In 1897, Cunningham traveled to the Blue Mountains in Utah, where he flipped a coin to decide whether to travel to Idaho or Arizona. Arizona won, and Cunningham reached Flagstaff on August 14, 1897. There, Cunningham worked as a laborer for several months before briefly moving to Phoenix before he returned to Flagstaff, where he was employed for a time in the lumber mills and in the District Attorney's office. His later moved to Williams, where he opened a law office and was elected first City Attorney, practicing there several years. In 1904, while practicing in Tombstone, Cunningham married Louisa Leavenworth. He served as District Attorney of Cochise County, and was a Democrat County delegate to the Arizona Constitutional Convention, where he chaired the Judiciary Committee. At the convention he worked to defeat propositions that were "designed to prevent judges from enjoining labor interests involved in disputes with employers." Cunningham, along with Albert Baker and Alfred Franklin, have been called the "fathers of article XVIII, section 5," of Arizona's Constitution, which provides that juries will determine matters of contributory negligence.

===Supreme Court===
Cunningham's election to the Supreme Court has become part of Arizona folklore. While Cochise County Attorney shortly before Arizona was admitted as a state, Cunningham made public his ambition to become judge of the superior court. Reputedly, those who feared he might be elected as their superior court judge prevailed upon him to instead seek election to the Arizona Supreme Court. Cunningham sought election to the supreme court position and surprised his detractors by succeeding.
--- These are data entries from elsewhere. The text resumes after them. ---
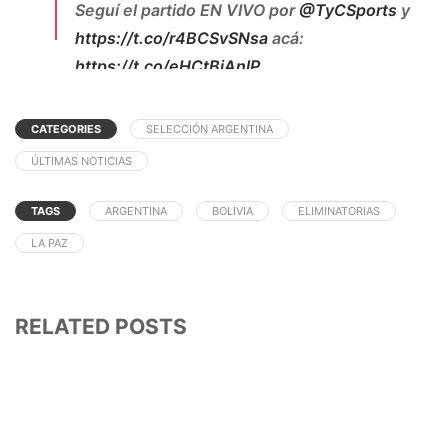
Seguí el partido EN VIVO por
@TyCSports
y
https://t.co/r4BCSvSNsa
acá:
https://t.co/eHCtBjAnlP
pic.twitter.com/UFnFUiF95k
CATEGORIES
SELECCIÓN ARGENTINA
— TyC Sports Play (@TyCSportsPlay)
October
13, 2020
ÚLTIMAS NOTICIAS
TAGS
ARGENTINA
BOLIVIA
ELIMINATORIAS
LA PAZ
RELATED POSTS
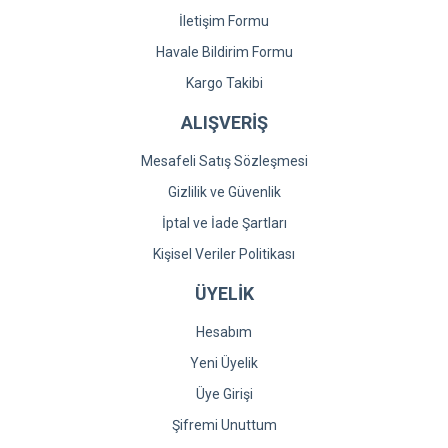
İletişim Formu
Havale Bildirim Formu
Kargo Takibi
ALIŞVERİŞ
Mesafeli Satış Sözleşmesi
Gizlilik ve Güvenlik
İptal ve İade Şartları
Kişisel Veriler Politikası
ÜYELİK
Hesabım
Yeni Üyelik
Üye Girişi
Şifremi Unuttum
Cunningham took his seat on the Court on February 14, 1912, the date Arizona entered the union. He served as chief justice from January 1918 until December 1929, when he was succeeded by Henry D. Ross. Cunningham retired from the Court on January 4, 1921, when he was replaced by Archibald G. McAlister.

==Death==
Cunningham died in Willcox, Arizona on March 24, 1947.